🤖 AI Summary
This study investigates the effectiveness of large language models (LLMs) on diacritization—a critical morphophonological task—in typologically divergent, low-resource languages: Arabic and Yoruba. We introduce MultiDiac, the first cross-lingual, multilingual benchmark for diacritization, enabling systematic evaluation of 14 general-purpose LLMs and 6 task-specific models. We further conduct LoRA-based lightweight fine-tuning on four small open-source LLMs. To our knowledge, this is the first fair, cross-lingual comparison between LLMs and specialized models on diacritization for both languages. Results show that most off-the-shelf LLMs outperform dedicated models in zero-shot and few-shot settings; LoRA fine-tuning reduces error rates by up to 37% and significantly mitigates hallucination. Key contributions include: (1) the publicly released MultiDiac dataset; (2) a rigorous cross-lingual evaluation framework; and (3) empirical validation that lightweight adaptation effectively suppresses hallucination in low-resource diacritization.
📝 Abstract
We investigate the effectiveness of large language models (LLMs) for text diacritization in two typologically distinct languages: Arabic and Yoruba.
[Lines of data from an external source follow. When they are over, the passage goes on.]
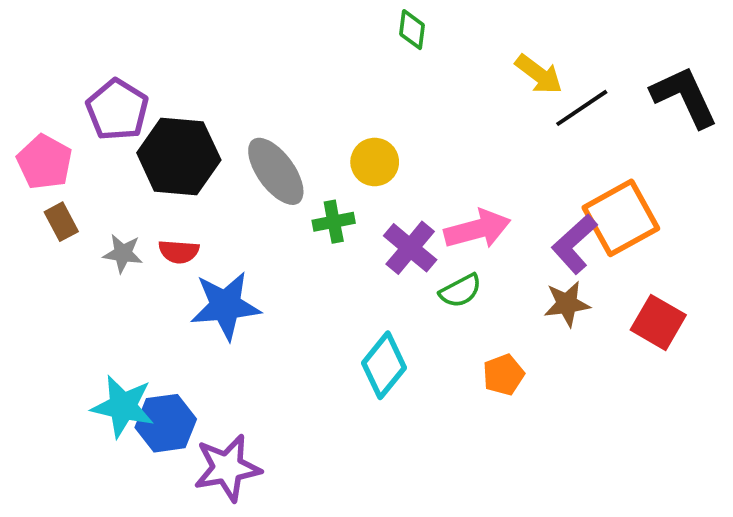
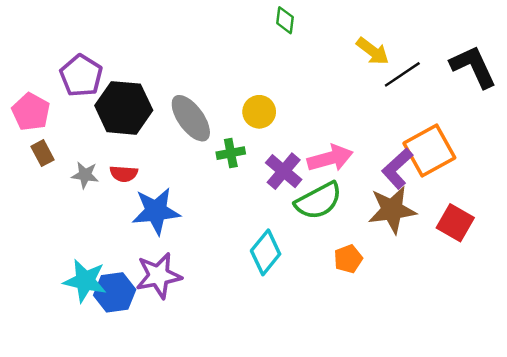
green semicircle: (461, 291) -> (318, 201), size x1.6
brown star: (567, 304) -> (392, 210), size x1.5
purple star: (227, 468) -> (159, 276), moved

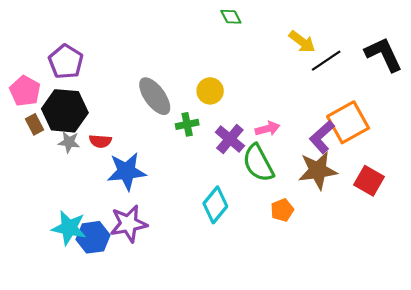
green diamond: (285, 20) -> (231, 17), turned -35
black hexagon: (124, 108) -> (65, 111), moved
pink arrow: (330, 158) -> (268, 129), size x0.7
green semicircle: (318, 201) -> (258, 163), turned 90

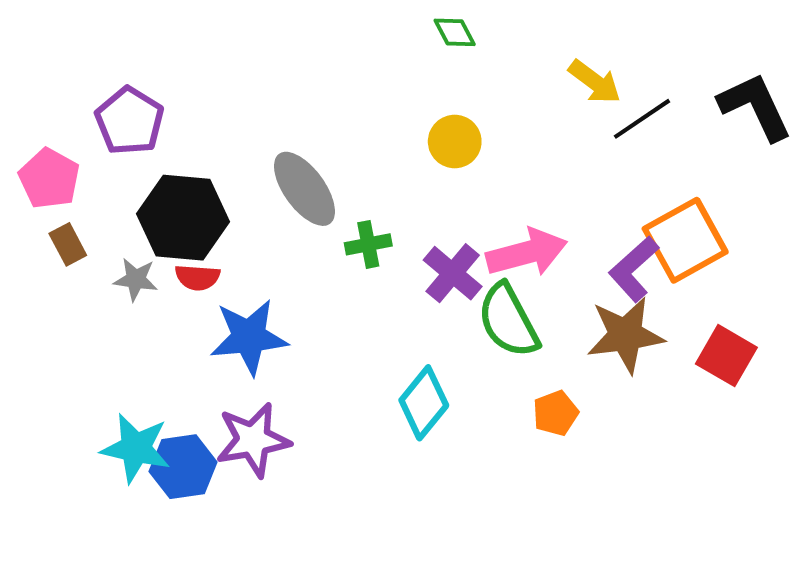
yellow circle: (210, 91) -> (455, 142), moved
black hexagon: (65, 111) -> (183, 218), moved
pink arrow: (268, 129) -> (527, 253), size x1.6

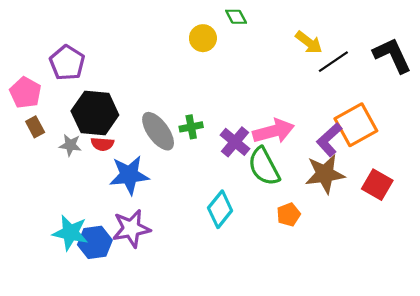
yellow circle: (455, 142) -> (203, 38), moved
gray ellipse: (304, 189) -> (158, 131), moved

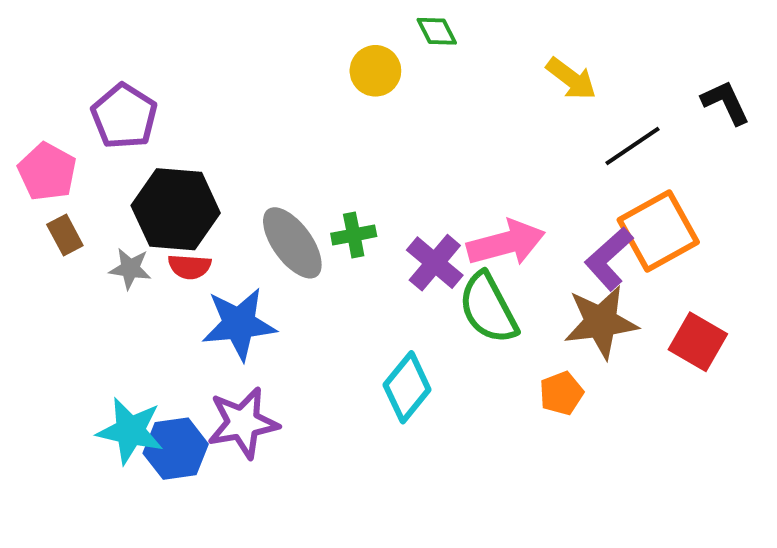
black L-shape: (392, 55) -> (726, 102), size x0.7
black line: (333, 62) -> (633, 146), moved
orange pentagon: (288, 215) -> (561, 393), moved

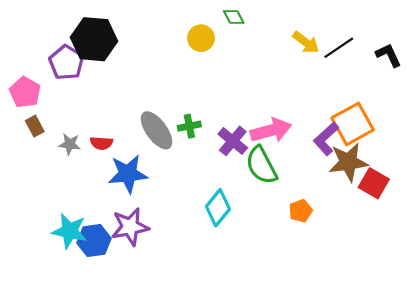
black line: (633, 146) -> (339, 48), moved
black hexagon: (176, 209) -> (94, 39), moved
brown star: (601, 322) -> (348, 162), moved

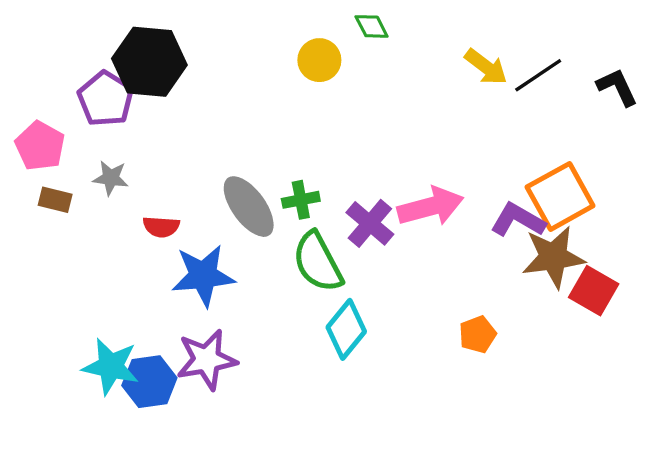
brown rectangle: (35, 126) -> (55, 200), turned -48
purple L-shape: (326, 139) -> (518, 220), turned 72
gray star: (70, 144) -> (111, 178), moved
green semicircle: (261, 165) -> (318, 262), moved

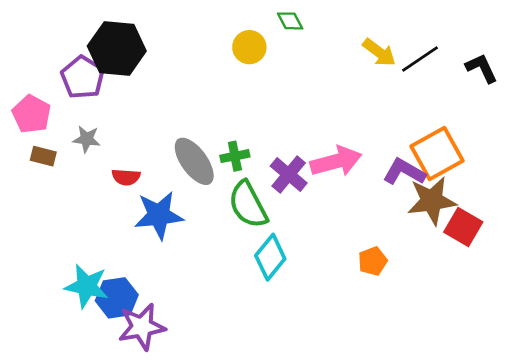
purple star: (207, 360) -> (142, 327), moved

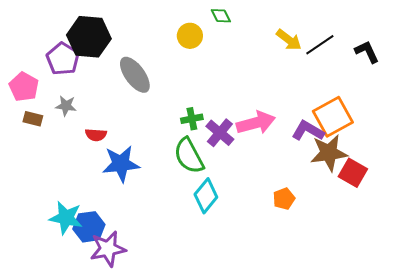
green cross: (235, 156) -> (192, 119), moved
gray ellipse: (194, 161) -> (135, 75), moved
To enable a rigorous evaluation, we introduce a novel multilingual dataset MultiDiac, with diverse samples that capture a range of diacritic ambiguities. We evaluate 14 LLMs varying in size, accessibility, and language coverage, and benchmark them against 6 specialized diacritization models. Additionally, we fine-tune four small open-source models using LoRA for Yoruba. Our results show that many off-the-shelf LLMs outperform specialized diacritization models for both Arabic and Yoruba, but smaller models suffer from hallucinations. Fine-tuning on a small dataset can help improve diacritization performance and reduce hallucination rates.